From the resulting chart, it appears that there is a precise relationship governing travel time as a function of distance.

To answer this question, they turned to ChatGPT 3.5, a large language model trained by OpenAI, and asked for help. They asked for the GeoLife dataset, which contains information about users' locations around the world, and wrote a script to randomly select a coordinate from each file.

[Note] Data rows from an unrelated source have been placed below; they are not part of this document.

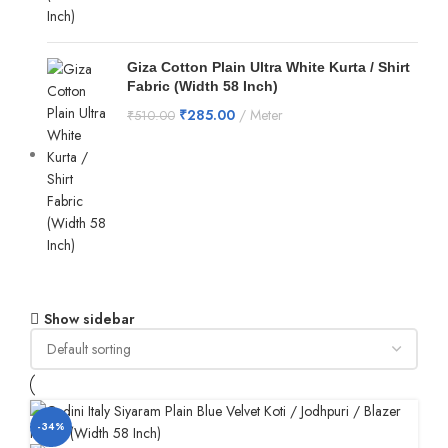
Giza Cotton Plain Ultra White Kurta / Shirt
Fabric (Width 58 Inch)
₹
285.00
Meter
₹
510.00
Show sidebar
-34%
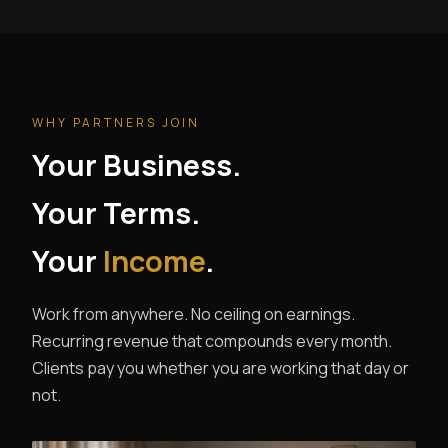
WHY PARTNERS JOIN
Your Business.
Your Terms.
Your
Income
.
Work from anywhere. No ceiling on earnings.
Recurring revenue that compounds every month.
Clients pay you whether you are working that day or
not.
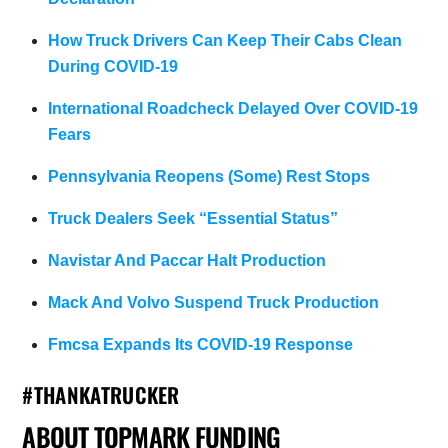
How Truck Drivers Can Keep Their Cabs Clean
During COVID-19
International Roadcheck Delayed Over COVID-19
Fears
Pennsylvania Reopens (Some) Rest Stops
Truck Dealers Seek “Essential Status”
Navistar And Paccar Halt Production
Mack And Volvo Suspend Truck Production
Fmcsa Expands Its COVID-19 Response
#THANKATRUCKER
ABOUT TOPMARK FUNDING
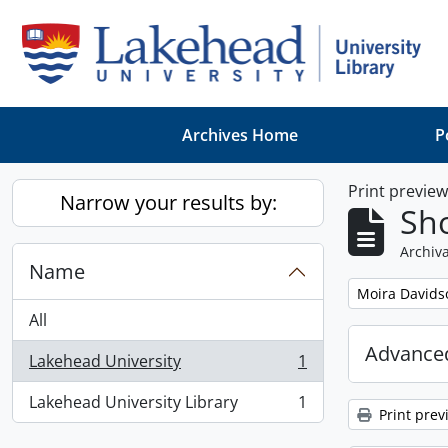
Skip to main content
Archives Home
P
Print previe
Narrow your results by:
Sho
Archiva
Name
Remove filter:
Moira Davids
All
Advanced
Lakehead University
1
, 1 results
Lakehead University Library
1
, 1 results
Print prev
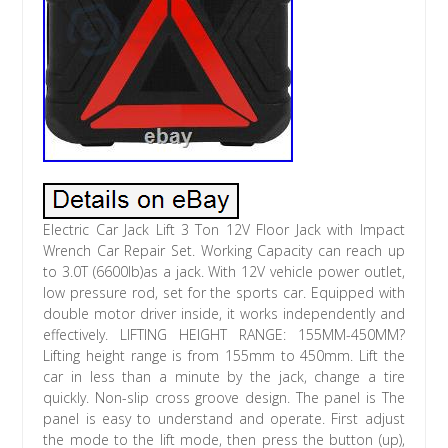
Electric Car Jack Lift 3 Ton 12V Floor Jack with Impact
Wrench Car Repair Set. Working Capacity can reach up
to 3.0T (6600lb)as a jack. With 12V vehicle power outlet,
low pressure rod, set for the sports car. Equipped with
double motor driver inside, it works independently and
effectively. LIFTING HEIGHT RANGE: 155MM-450MM?
Lifting height range is from 155mm to 450mm. Lift the
car in less than a minute by the jack, change a tire
quickly. Non-slip cross groove design. The panel is The
panel is easy to understand and operate. First adjust
the mode to the lift mode, then press the button (up),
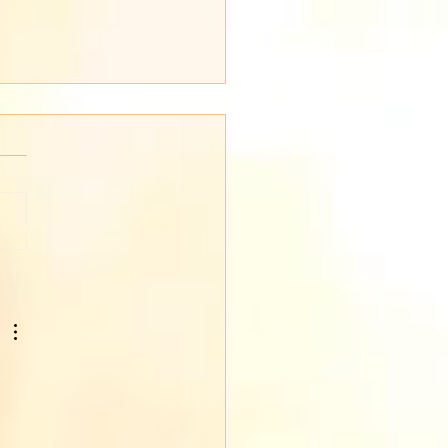
en's Day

With these coordinates, they used an API to get the public transit travel time between the points, and asked ChatGPT for more coding help, including how to get an API key for the Google Maps Directions API, how to compute the straight-line distance between two GPS coordinates, and how to draw a scatter plot of travel time versus distance.

Using the scatter plot, they noticed a power-law relationship between travel time and distance, and did a linear regression on the logarithms of distance and time to fit the data to a power law. The resulting fit was: travel_time = 965.8020738916074 * distance^0.6138556361612214 (time in seconds, distance in km).

However, they wanted to get travel time data for longer distances, where the optimal route would include flights. APIs were not available for this, so they resorted to doing it manually. They used the same script to select pairs of points that were more than 500km apart, and manually obtained travel time data for the first 8 results within the United States, and the first 8 with at least one end outside the United States.

To compute the travel time for each pair, they used a formula that included the public transit travel time to and from the airport, flight time, and an aggressive estimate of when to leave for the airport. They added data for how long it would take to travel to various locations in space, including the moon, Mars, Pluto, and Alpha Centauri.

The resulting chart showed a surprisingly precise relationship between travel time and distance, with a power-law fit of: travel_time = 733.002223593754 * distance^0.591980777827876 (time in hours, distance in km). This led the curious person to wonder about the underlying physics and mathematics that govern this relationship.